## WHAT TO PRODUCE
Looking through the records below, please work out how many lines contain "Mask". Give only that number.

## RECORDS SUPPLIED
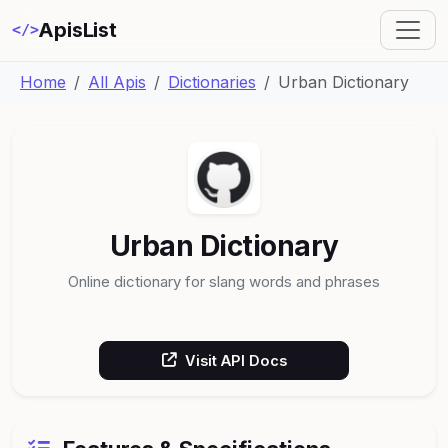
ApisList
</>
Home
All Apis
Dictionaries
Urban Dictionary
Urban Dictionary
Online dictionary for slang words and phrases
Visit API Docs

* * *

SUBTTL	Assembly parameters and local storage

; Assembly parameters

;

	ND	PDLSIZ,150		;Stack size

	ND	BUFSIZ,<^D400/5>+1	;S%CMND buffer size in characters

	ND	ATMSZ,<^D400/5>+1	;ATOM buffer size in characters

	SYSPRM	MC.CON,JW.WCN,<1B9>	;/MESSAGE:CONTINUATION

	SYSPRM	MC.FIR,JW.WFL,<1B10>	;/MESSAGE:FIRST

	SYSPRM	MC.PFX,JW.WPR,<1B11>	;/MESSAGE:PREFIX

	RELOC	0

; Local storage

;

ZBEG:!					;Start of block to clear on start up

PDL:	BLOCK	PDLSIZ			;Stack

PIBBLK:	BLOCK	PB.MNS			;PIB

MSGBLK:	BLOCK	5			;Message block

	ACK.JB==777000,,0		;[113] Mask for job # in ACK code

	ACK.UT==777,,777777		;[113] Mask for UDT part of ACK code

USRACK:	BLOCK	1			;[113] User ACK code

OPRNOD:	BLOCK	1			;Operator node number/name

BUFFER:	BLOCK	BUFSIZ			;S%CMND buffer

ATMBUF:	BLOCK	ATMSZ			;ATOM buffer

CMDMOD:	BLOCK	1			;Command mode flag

## ANSWER SPACE
2